START Exercise materials

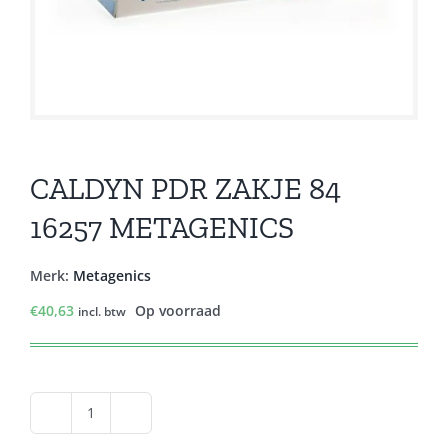
CALDYN PDR ZAKJE 84
16257 METAGENICS
Merk:
Metagenics
€
40,63
Op voorraad
incl. btw
CALDYN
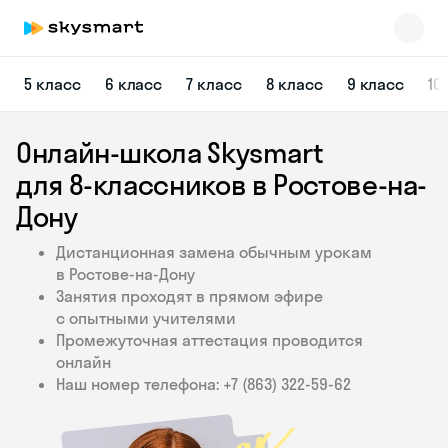
5 класс
6 класс
7 класс
8 класс
9 класс
10
Онлайн-школа Skysmart
для 8‑классников в Ростове-на-
Дону
Дистанционная замена обычным урокам
Skysmart Chat
в Ростове-на-Дону
online
Занятия проходят в прямом эфире
с опытными учителями
Промежуточная аттестация проводится
онлайн
Наш номер телефона: +7 (863) 322‑59‑62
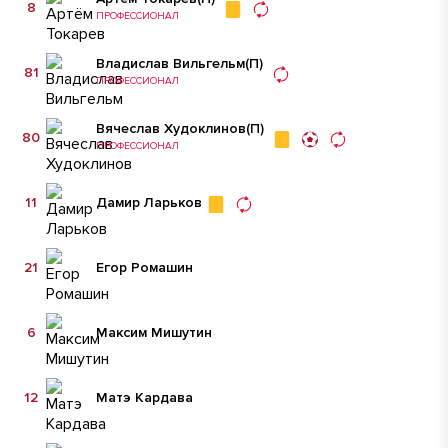
8
ПРОФЕССИОНАЛ
Владислав Вильгельм
(П)
81
ПРОФЕССИОНАЛ
Вячеслав Худоклинов
(П)
80
ПРОФЕССИОНАЛ
11
Дамир Ларьков
21
Егор Ромашин
6
Максим Мишутин
12
Матэ Кардава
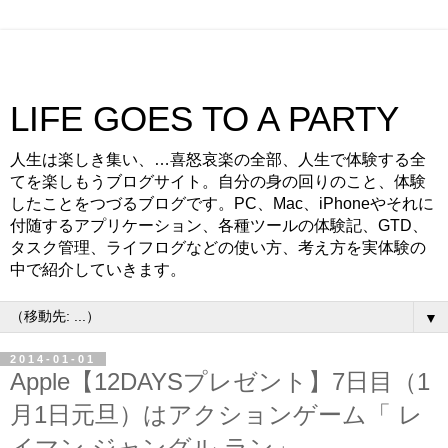
LIFE GOES TO A PARTY
人生は楽しき集い、…喜怒哀楽の全部、人生で体験する全
てを楽しもうブログサイト。自分の身の回りのこと、体験
したことをつづるブログです。PC、Mac、iPhoneやそれに
付随するアプリケーション、各種ツールの体験記、GTD、
タスク管理、ライフログなどの使い方、考え方を実体験の
中で紹介していきます。
▼
2014-01-01
Apple【12DAYSプレゼント】7日目（1
月1日元旦）はアクションゲーム「 レ
イマン ジャングル ラン」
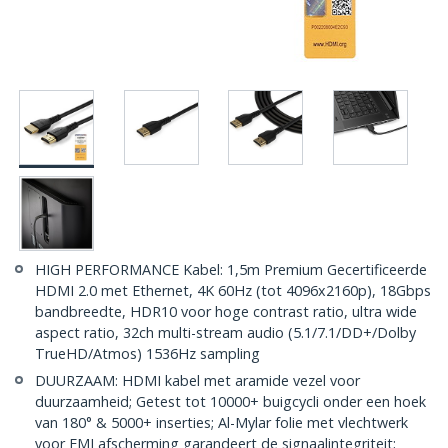
HIGH PERFORMANCE Kabel: 1,5m Premium Gecertificeerde
HDMI 2.0 met Ethernet, 4K 60Hz (tot 4096x2160p), 18Gbps
bandbreedte, HDR10 voor hoge contrast ratio, ultra wide
aspect ratio, 32ch multi-stream audio (5.1/7.1/DD+/Dolby
TrueHD/Atmos) 1536Hz sampling
DUURZAAM: HDMI kabel met aramide vezel voor
duurzaamheid; Getest tot 10000+ buigcycli onder een hoek
van 180° & 5000+ inserties; Al-Mylar folie met vlechtwerk
voor EMI afscherming garandeert de signaalintegriteit;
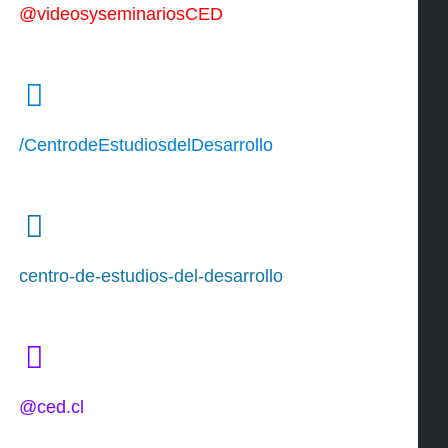
@videosyseminariosCED
/CentrodeEstudiosdelDesarrollo
centro-de-estudios-del-desarrollo
@ced.cl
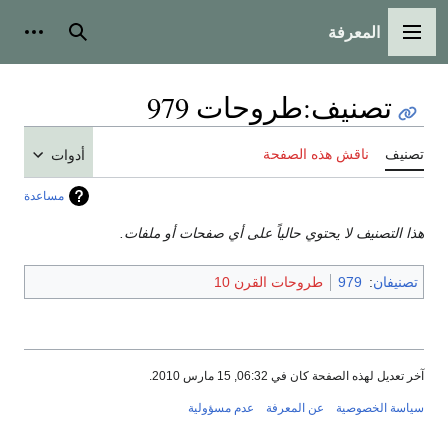
المعرفة
القائمة الرئيسية
بحث
أدوات
تصنيف
:
طروحات 979
تصنيف
ناقش هذه الصفحة
أدوات
مساعدة
هذا التصنيف لا يحتوي حالياً على أي صفحات أو ملفات.
تصنيفان
:
979
طروحات القرن 10
آخر تعديل لهذه الصفحة كان في 06:32, 15 مارس 2010.
سياسة الخصوصية
عن المعرفة
عدم مسؤولية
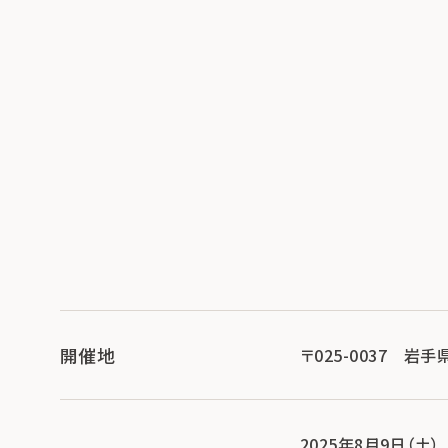
開催地
〒025-0037 岩手
2025年8月9日（土）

END Exercise materials

Would you copy all lines in the records where the string "ratio" appears?

bandbreedte, HDR10 voor hoge contrast ratio, ultra wide
aspect ratio, 32ch multi-stream audio (5.1/7.1/DD+/Dolby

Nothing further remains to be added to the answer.